== Action item ==
Please repeat every entry exactly as written, but skip the pictures.

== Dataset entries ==
□ □ □ □

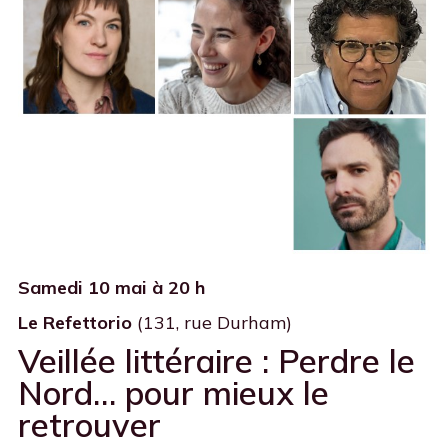
Samedi 10 mai à 20 h
Le Refettorio
(131, rue Durham)
Veillée littéraire : Perdre le
Nord… pour mieux le
retrouver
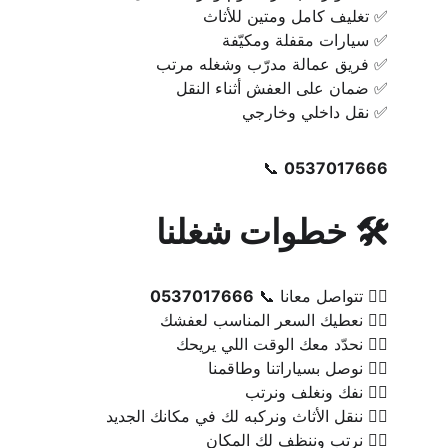
✅ تغليف كامل ومتين للأثاث
✅ سيارات مقفلة ومكيّفة
✅ فريق عمالة مدرّب وشغله مرتب
✅ ضمان على العفش أثناء النقل
✅ نقل داخلي وخارجي
📞 
0537017666
🛠️ خطوات شغلنا
١️⃣ تتواصل معانا 📞 
0537017666
٢️⃣ نعطيك السعر المناسب لعفشك
٣️⃣ نحدّد معك الوقت اللي يريحك
٤️⃣ نوصل بسياراتنا وطاقمنا
٥️⃣ نفك ونغلف ونرتب
٦️⃣ ننقل الأثاث ونركبه لك في مكانك الجديد
٧️⃣ نرتب وننظف لك المكان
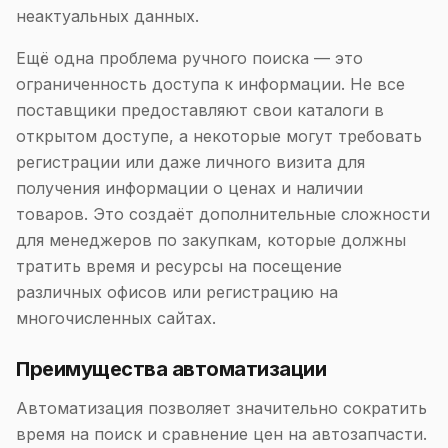
неактуальных данных.
Ещё одна проблема ручного поиска — это
ограниченность доступа к информации. Не все
поставщики предоставляют свои каталоги в
открытом доступе, а некоторые могут требовать
регистрации или даже личного визита для
получения информации о ценах и наличии
товаров. Это создаёт дополнительные сложности
для менеджеров по закупкам, которые должны
тратить время и ресурсы на посещение
различных офисов или регистрацию на
многочисленных сайтах.
Преимущества автоматизации
Автоматизация позволяет значительно сократить
время на поиск и сравнение цен на автозапчасти.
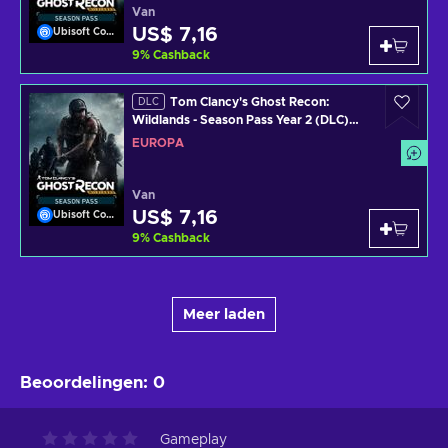
Van
US$ 7,16
Ubisoft Connect
9
%
Cashback
Tom Clancy's Ghost Recon:
DLC
Wildlands - Season Pass Year 2 (DLC)
Uplay Key EUROPE
EUROPA
Van
US$ 7,16
Ubisoft Connect
9
%
Cashback
Meer laden
Beoordelingen
:
0
Gameplay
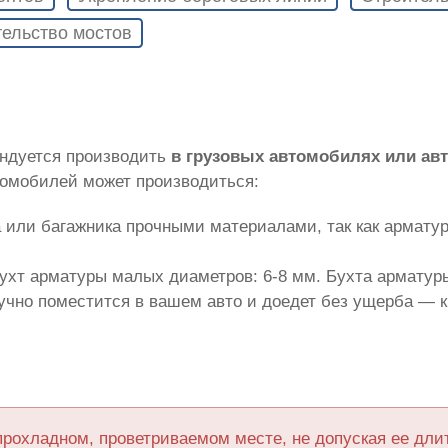
ельство мостов
ендуется производить
в грузовых автомобилях или а
томобилей может производиться:
 или багажника прочными материалами, так как армату
ухт арматуры малых диаметров: 6-8 мм. Бухта арматуры
лучно поместится в вашем авто и доедет без ущерба — 
прохладном, проветриваемом месте, не допуская ее дл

□ □ □ □

== Written solution ==
Samedi 10 mai à 20 h
Le Refettorio
(131, rue Durham)
Veillée littéraire : Perdre le
Nord… pour mieux le
retrouver
✅ تغليف كامل ومتين للأثاث
✅ سيارات مقفلة ومكيّفة
✅ فريق عمالة مدرّب وشغله مرتب
✅ ضمان على العفش أثناء النقل
✅ نقل داخلي وخارجي
📞 
0537017666
🛠️ خطوات شغلنا
١️⃣ تتواصل معانا 📞 
0537017666
٢️⃣ نعطيك السعر المناسب لعفشك
٣️⃣ نحدّد معك الوقت اللي يريحك
٤️⃣ نوصل بسياراتنا وطاقمنا
٥️⃣ نفك ونغلف ونرتب
٦️⃣ ننقل الأثاث ونركبه لك في مكانك الجديد
٧️⃣ نرتب وننظف لك المكان
неактуальных данных.
Ещё одна проблема ручного поиска — это
ограниченность доступа к информации. Не все
поставщики предоставляют свои каталоги в
открытом доступе, а некоторые могут требовать
регистрации или даже личного визита для
получения информации о ценах и наличии
товаров. Это создаёт дополнительные сложности
для менеджеров по закупкам, которые должны
тратить время и ресурсы на посещение
различных офисов или регистрацию на
многочисленных сайтах.
Преимущества автоматизации
Автоматизация позволяет значительно сократить
время на поиск и сравнение цен на автозапчасти.
Van
US$ 7,16
Ubisoft Connect
9
%
Cashback
Tom Clancy's Ghost Recon:
DLC
Wildlands - Season Pass Year 2 (DLC)
Uplay Key EUROPE
EUROPA
Van
US$ 7,16
Ubisoft Connect
9
%
Cashback
Meer laden
Beoordelingen
:
0
Gameplay
ельство мостов
ендуется производить
в грузовых автомобилях или а
томобилей может производиться:
 или багажника прочными материалами, так как армату
ухт арматуры малых диаметров: 6-8 мм. Бухта арматуры
лучно поместится в вашем авто и доедет без ущерба — 
прохладном, проветриваемом месте, не допуская ее дл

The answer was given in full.